Since then I switched all my blogs from Ghost to Hugo, but also started using Netlify for the hosting of my static sites.
It is still true what I wrote there, using Netlify, GitHub Pages or even Gitlab Pages limits your full control over your website. But do you have full control if you don’t host your website on a server at home, but on a rented VPS? No you aren’t. It’s more a question of who you trust and that you have some kind of backup in case circumstances change.
I used to host the code for my websites on my private Gitea-instance and have a Docker setup that automatically rebuilds the website when I do any changes. It worked. And it will work again, if Netlify decides to go bankrupt or doing bad things.

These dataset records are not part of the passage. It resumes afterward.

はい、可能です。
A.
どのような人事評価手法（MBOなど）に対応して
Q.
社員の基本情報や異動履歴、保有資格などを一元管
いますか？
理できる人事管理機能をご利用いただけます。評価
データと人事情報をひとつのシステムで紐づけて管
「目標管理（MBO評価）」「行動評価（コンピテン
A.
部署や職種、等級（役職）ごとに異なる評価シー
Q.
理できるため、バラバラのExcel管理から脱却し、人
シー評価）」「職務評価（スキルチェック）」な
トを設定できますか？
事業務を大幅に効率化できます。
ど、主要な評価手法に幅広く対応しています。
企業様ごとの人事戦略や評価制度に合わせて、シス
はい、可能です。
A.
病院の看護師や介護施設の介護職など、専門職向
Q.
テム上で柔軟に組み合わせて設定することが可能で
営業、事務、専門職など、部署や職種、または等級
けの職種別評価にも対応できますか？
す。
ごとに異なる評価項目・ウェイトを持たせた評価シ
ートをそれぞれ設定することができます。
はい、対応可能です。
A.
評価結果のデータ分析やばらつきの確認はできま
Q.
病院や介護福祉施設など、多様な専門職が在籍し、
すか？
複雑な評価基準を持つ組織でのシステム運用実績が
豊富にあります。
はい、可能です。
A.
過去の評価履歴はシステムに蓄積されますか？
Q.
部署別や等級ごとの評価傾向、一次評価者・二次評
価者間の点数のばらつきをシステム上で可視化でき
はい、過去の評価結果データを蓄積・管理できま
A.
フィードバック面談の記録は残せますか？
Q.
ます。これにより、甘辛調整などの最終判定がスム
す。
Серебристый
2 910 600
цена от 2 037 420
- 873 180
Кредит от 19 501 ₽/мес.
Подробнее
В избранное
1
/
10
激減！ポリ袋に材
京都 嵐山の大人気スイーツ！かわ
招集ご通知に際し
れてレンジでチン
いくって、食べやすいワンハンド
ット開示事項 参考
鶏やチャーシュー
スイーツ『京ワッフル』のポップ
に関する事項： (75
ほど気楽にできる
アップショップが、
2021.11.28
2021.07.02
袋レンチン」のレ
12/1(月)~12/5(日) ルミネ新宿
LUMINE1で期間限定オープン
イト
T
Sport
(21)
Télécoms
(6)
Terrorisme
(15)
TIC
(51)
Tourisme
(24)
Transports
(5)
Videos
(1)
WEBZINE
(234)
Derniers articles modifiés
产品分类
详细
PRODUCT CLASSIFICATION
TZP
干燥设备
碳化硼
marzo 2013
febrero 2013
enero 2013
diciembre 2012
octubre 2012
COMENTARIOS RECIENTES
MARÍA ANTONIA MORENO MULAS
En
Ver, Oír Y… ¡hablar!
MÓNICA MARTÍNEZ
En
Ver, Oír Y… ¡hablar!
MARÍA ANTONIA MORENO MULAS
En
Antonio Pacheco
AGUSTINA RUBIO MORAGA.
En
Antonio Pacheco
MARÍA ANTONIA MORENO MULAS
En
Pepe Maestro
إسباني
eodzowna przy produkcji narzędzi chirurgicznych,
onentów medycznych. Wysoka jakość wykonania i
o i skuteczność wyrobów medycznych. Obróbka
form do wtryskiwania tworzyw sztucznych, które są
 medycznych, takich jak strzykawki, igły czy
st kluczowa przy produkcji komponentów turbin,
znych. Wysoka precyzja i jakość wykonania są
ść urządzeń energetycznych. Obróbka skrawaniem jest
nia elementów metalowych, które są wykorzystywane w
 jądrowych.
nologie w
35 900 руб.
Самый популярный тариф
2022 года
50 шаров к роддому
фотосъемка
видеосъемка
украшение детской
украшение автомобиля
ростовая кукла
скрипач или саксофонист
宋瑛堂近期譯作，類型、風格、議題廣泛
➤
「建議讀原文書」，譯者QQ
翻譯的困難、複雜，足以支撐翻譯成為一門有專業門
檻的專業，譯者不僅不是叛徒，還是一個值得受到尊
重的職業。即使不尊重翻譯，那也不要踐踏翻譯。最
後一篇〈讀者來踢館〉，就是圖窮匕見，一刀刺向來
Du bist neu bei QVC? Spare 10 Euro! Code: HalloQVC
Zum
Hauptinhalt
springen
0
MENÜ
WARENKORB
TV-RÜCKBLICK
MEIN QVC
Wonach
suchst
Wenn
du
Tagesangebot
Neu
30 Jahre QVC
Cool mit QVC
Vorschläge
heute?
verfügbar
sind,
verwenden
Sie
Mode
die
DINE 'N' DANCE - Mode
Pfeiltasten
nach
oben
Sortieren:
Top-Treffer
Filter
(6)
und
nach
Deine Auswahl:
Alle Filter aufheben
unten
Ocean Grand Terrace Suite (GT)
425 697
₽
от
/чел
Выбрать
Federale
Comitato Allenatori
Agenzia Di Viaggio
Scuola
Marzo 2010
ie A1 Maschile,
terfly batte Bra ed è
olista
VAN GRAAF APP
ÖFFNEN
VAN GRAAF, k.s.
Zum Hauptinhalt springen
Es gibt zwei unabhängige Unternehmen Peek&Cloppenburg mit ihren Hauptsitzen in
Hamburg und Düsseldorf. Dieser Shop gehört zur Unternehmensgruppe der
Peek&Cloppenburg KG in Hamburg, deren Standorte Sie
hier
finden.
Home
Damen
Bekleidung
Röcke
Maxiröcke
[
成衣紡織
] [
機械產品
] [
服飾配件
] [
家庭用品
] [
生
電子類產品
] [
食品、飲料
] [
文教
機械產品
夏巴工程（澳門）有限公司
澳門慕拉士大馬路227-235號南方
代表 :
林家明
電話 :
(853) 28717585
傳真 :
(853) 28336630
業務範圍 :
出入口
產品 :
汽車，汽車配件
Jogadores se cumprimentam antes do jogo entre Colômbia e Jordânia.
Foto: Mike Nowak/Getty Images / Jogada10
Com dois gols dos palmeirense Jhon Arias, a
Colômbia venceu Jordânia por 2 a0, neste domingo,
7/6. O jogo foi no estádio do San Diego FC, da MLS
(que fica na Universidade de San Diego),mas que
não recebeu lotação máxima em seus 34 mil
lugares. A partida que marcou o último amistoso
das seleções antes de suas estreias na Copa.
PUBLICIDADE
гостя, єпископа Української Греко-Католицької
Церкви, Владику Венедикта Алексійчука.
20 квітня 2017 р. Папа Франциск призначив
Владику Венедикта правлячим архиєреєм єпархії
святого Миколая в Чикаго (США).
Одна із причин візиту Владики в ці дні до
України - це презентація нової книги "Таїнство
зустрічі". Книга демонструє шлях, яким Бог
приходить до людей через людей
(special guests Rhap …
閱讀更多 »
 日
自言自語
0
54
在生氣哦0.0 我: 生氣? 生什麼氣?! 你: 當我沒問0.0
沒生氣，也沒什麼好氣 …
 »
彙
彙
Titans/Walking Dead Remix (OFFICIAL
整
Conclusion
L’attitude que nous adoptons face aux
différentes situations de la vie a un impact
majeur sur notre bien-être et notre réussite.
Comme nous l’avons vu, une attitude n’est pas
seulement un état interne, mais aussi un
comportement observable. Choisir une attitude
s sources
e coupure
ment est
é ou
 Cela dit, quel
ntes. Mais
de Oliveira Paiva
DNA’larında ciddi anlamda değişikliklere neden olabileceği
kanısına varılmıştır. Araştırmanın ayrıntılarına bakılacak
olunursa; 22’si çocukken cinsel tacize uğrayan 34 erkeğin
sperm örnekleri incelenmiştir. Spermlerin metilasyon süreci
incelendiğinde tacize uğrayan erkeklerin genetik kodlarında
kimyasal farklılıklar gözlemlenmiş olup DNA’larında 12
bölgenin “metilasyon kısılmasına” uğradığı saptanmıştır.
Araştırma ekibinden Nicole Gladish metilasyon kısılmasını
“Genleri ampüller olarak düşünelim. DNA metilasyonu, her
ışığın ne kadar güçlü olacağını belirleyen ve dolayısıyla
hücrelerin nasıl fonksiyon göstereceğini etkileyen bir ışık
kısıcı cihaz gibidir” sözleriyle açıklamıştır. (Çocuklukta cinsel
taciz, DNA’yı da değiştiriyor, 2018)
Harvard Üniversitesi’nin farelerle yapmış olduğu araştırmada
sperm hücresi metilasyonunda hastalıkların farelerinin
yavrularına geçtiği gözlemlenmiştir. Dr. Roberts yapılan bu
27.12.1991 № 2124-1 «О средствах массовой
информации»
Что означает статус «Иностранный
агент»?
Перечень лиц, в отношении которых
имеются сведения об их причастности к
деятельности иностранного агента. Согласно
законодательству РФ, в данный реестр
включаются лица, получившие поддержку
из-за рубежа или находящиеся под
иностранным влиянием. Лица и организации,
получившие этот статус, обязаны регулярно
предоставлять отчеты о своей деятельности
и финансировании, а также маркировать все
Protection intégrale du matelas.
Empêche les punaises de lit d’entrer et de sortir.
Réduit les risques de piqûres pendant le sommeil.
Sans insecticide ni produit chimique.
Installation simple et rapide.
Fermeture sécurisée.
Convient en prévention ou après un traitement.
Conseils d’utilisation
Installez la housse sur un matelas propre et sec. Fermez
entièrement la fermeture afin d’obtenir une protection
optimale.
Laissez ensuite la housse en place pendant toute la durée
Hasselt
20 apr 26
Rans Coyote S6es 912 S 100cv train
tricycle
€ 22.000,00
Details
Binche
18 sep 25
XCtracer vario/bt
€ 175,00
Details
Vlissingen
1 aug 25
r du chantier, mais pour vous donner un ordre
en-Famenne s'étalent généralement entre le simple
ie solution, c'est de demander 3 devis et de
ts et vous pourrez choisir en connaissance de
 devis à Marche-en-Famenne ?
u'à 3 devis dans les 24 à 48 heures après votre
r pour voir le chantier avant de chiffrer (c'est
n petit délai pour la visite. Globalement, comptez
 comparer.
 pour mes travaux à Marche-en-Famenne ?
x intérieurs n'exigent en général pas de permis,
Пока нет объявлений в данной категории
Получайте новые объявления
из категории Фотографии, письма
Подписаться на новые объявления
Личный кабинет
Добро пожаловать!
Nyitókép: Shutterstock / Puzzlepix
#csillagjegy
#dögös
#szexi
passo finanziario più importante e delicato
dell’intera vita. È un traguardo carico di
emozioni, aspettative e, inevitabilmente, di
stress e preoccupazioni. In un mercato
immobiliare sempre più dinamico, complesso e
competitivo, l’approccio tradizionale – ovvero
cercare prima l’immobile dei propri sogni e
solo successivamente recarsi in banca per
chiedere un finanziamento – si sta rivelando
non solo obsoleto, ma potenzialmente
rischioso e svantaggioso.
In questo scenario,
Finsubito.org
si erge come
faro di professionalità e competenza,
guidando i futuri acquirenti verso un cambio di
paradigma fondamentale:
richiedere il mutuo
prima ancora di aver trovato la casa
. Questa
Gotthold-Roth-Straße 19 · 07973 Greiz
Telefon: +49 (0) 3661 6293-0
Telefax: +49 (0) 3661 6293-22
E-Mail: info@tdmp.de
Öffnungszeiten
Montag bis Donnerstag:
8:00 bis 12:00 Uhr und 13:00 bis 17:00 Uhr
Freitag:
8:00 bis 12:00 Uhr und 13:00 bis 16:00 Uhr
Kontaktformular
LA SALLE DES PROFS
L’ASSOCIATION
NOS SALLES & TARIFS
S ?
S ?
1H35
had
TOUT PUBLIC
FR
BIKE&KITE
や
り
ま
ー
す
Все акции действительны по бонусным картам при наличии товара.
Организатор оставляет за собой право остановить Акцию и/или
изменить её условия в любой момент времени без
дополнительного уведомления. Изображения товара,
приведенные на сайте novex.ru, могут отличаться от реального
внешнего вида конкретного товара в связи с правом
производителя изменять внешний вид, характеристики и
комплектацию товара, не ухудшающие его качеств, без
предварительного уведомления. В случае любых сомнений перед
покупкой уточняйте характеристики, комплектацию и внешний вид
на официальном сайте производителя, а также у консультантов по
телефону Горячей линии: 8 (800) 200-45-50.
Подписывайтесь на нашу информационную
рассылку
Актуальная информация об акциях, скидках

But in the mean time Netlify really simplifies a lot of things. It offers easy rollback in case something should break your site, CDN, previews etc. Lot’s of nice tools that aren’t really necessary, but make your life easier and are also beneficial for your site’s visitors. If you want you can also use their other (freemium) features like form submissions etc. I don’t do this, because I built my own more customized solution and of course I stay more independent.
So currently Netlify isn’t generating any money from me, but I would be willing to pay for my use, which isn’t really possible at the moment, due to their business model. They try to keep their basic service for free but charge for the extra features or more professional use (teams etc.).
If you want to check out Netlify, go to netlify.com.